EXERCISE DATA
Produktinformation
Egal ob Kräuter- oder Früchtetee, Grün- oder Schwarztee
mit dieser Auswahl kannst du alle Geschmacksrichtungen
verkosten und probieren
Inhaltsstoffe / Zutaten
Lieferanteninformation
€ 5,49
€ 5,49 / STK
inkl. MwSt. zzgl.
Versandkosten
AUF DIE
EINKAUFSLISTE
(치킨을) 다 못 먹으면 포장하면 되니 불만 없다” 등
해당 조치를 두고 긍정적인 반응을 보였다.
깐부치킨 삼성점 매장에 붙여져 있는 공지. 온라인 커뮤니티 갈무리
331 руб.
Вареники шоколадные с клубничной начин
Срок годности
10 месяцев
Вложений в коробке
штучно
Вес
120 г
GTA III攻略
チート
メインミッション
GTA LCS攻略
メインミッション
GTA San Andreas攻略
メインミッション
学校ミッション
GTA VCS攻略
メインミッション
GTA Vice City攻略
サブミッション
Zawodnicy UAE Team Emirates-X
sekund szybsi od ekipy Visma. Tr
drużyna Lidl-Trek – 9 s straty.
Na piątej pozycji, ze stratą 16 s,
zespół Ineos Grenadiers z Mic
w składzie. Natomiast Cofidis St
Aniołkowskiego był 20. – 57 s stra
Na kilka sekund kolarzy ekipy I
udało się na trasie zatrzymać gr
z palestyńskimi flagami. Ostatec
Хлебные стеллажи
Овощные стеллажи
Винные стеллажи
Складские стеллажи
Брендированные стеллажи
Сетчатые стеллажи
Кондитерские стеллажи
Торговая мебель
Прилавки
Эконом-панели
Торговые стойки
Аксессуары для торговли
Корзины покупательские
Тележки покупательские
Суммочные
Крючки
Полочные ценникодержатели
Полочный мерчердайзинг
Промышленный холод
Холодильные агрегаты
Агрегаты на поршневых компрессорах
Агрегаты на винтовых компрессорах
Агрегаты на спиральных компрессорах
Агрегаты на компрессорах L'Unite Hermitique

EXERCISE OBJECTIVE
Would you restate the material above word for word?

REPLY
Produktinformation
Egal ob Kräuter- oder Früchtetee, Grün- oder Schwarztee
mit dieser Auswahl kannst du alle Geschmacksrichtungen
verkosten und probieren
Inhaltsstoffe / Zutaten
Lieferanteninformation
€ 5,49
€ 5,49 / STK
inkl. MwSt. zzgl.
Versandkosten
AUF DIE
EINKAUFSLISTE
(치킨을) 다 못 먹으면 포장하면 되니 불만 없다” 등
해당 조치를 두고 긍정적인 반응을 보였다.
깐부치킨 삼성점 매장에 붙여져 있는 공지. 온라인 커뮤니티 갈무리
331 руб.
Вареники шоколадные с клубничной начин
Срок годности
10 месяцев
Вложений в коробке
штучно
Вес
120 г
GTA III攻略
チート
メインミッション
GTA LCS攻略
メインミッション
GTA San Andreas攻略
メインミッション
学校ミッション
GTA VCS攻略
メインミッション
GTA Vice City攻略
サブミッション
Zawodnicy UAE Team Emirates-X
sekund szybsi od ekipy Visma. Tr
drużyna Lidl-Trek – 9 s straty.
Na piątej pozycji, ze stratą 16 s,
zespół Ineos Grenadiers z Mic
w składzie. Natomiast Cofidis St
Aniołkowskiego był 20. – 57 s stra
Na kilka sekund kolarzy ekipy I
udało się na trasie zatrzymać gr
z palestyńskimi flagami. Ostatec
Хлебные стеллажи
Овощные стеллажи
Винные стеллажи
Складские стеллажи
Брендированные стеллажи
Сетчатые стеллажи
Кондитерские стеллажи
Торговая мебель
Прилавки
Эконом-панели
Торговые стойки
Аксессуары для торговли
Корзины покупательские
Тележки покупательские
Суммочные
Крючки
Полочные ценникодержатели
Полочный мерчердайзинг
Промышленный холод
Холодильные агрегаты
Агрегаты на поршневых компрессорах
Агрегаты на винтовых компрессорах
Агрегаты на спиральных компрессорах
Агрегаты на компрессорах L'Unite Hermitique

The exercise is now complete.